Relationships - The Space in the Middle

I've been watching the progress of Jeff Hawkins' research on Numenta and was playing with a demo that has learned some simple shapes. The user can draw the shape and ask the application to recognize it. It returns an array of images to match the drawn input and a probability indicator bar beside each of the learned object shapes. Unfortunately, it didn't guess very well. I shared this demo with a colleague and neither of us were too impressed.

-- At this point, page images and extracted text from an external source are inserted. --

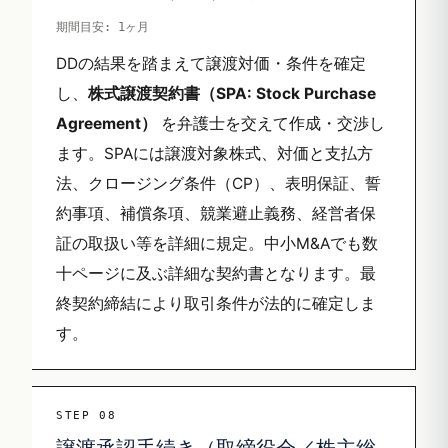
期間目安: 1ヶ月
DDの結果を踏まえて譲渡対価・条件を確定
し、
株式譲渡契約書（SPA: Stock Purchase
Agreement）
を弁護士を交えて作成・交渉し
ます。SPAには譲渡対象株式、対価と支払方
法、クロージング条件（CP）、表明保証、誓
約事項、補償条項、競業避止義務、経営者保
証の取扱い等を詳細に規定。中小M&Aでも数
十ページに及ぶ詳細な契約書となります。最
終契約締結により取引条件が法的に確定しま
す。
STEP 08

I started playing around with a simple drawing of a hat. I drew two extremes of a hat, one with a very tall top and short brim, and one with a very short top and a wide brim. I also drew the average between these two extremes, to show a prototypical line drawing of a hat. Then I thought there must be some understanding of the relationship between the brim and the top, because both can be varied so much and yet a hat can still be identified as a hat.

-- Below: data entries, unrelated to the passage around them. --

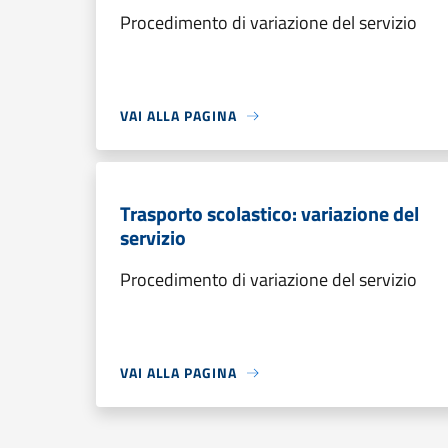
Procedimento di variazione del servizio
VAI ALLA PAGINA
Trasporto scolastico: variazione del
servizio
Procedimento di variazione del servizio
VAI ALLA PAGINA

There has to be something more to recognizing simple shapes - some understanding of object relationships that is missing from the Numenta demo, which I think needs to be included if it is going to work properly.

This line of thinking lead me on a search to find a list of mathematical relationships. I have never had a natural aptitude for mathematical equations (I quit after a course in Calculus at university), although I do find it interesting if I can apply it to something in the real world.

http://en.wikipedia.org/wiki/Relation_(mathematics)

Here is a formal definition:

"When two objects, qualities, classes, or attributes, viewed together by the mind, are seen under some connexion, that connexion is called a relation." - Augustus De Morgan

I found a list of mathematical relationships on another site that I want to explore further:
Java Programming Archive http://forum.java.sun.com/thread.jspa?threadID=586617&messageID=3022822

- Linear Function
- Quadratic Function
- General Polynomial Function
- Arithmetic Function
- Transcendental Function
- Parameterized Equations
- Any relationship: y is related to x in some way
- Sequences?

It seems that people need, not only a memorized bank of images to draw upon, but some rules to represent relationships between the parts of an object/image, to make recall of the images possible from fuzzy data.